===== Information provided

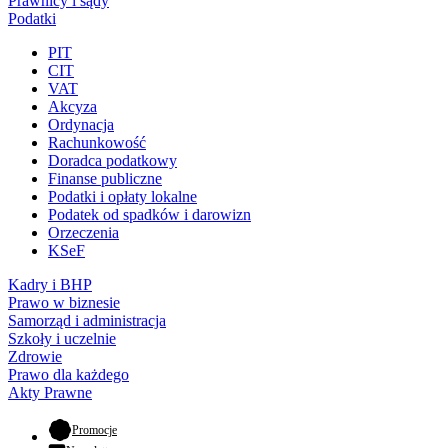
Prawnicy i sądy
Podatki
PIT
CIT
VAT
Akcyza
Ordynacja
Rachunkowość
Doradca podatkowy
Finanse publiczne
Podatki i opłaty lokalne
Podatek od spadków i darowizn
Orzeczenia
KSeF
Kadry i BHP
Prawo w biznesie
Samorząd i administracja
Szkoły i uczelnie
Zdrowie
Prawo dla każdego
Akty Prawne
- otwiera się w nowej karcie
Promocje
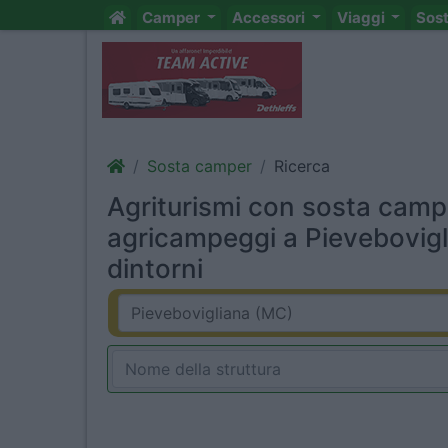
Camper
Accessori
Viaggi
Sos
Sosta camper
Ricerca
Agriturismi con sosta camp
agricampeggi a Pievebovigl
dintorni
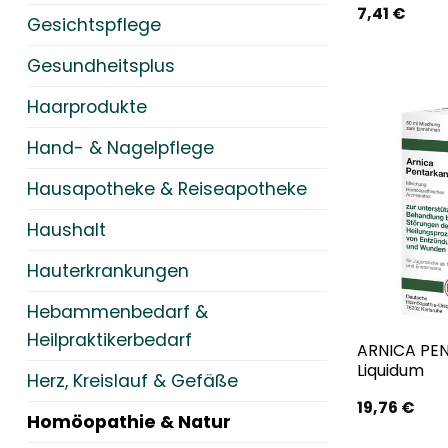
7,41
€
Gesichtspflege
Gesundheitsplus
Haarprodukte
Hand- & Nagelpflege
Hausapotheke & Reiseapotheke
Haushalt
Hauterkrankungen
Hebammenbedarf &
Heilpraktikerbedarf
ARNICA PE
Liquidum
Herz, Kreislauf & Gefäße
19,76
€
Homöopathie & Natur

==========

With the pictures removed, return the data above word for word.

Prawnicy i sądy
Podatki
PIT
CIT
VAT
Akcyza
Ordynacja
Rachunkowość
Doradca podatkowy
Finanse publiczne
Podatki i opłaty lokalne
Podatek od spadków i darowizn
Orzeczenia
KSeF
Kadry i BHP
Prawo w biznesie
Samorząd i administracja
Szkoły i uczelnie
Zdrowie
Prawo dla każdego
Akty Prawne
- otwiera się w nowej karcie
Promocje
Camper
Accessori
Viaggi
Sos
Sosta camper
Ricerca
Agriturismi con sosta camp
agricampeggi a Pievebovigl
dintorni
7,41
€
Gesichtspflege
Gesundheitsplus
Haarprodukte
Hand- & Nagelpflege
Hausapotheke & Reiseapotheke
Haushalt
Hauterkrankungen
Hebammenbedarf &
Heilpraktikerbedarf
ARNICA PE
Liquidum
Herz, Kreislauf & Gefäße
19,76
€
Homöopathie & Natur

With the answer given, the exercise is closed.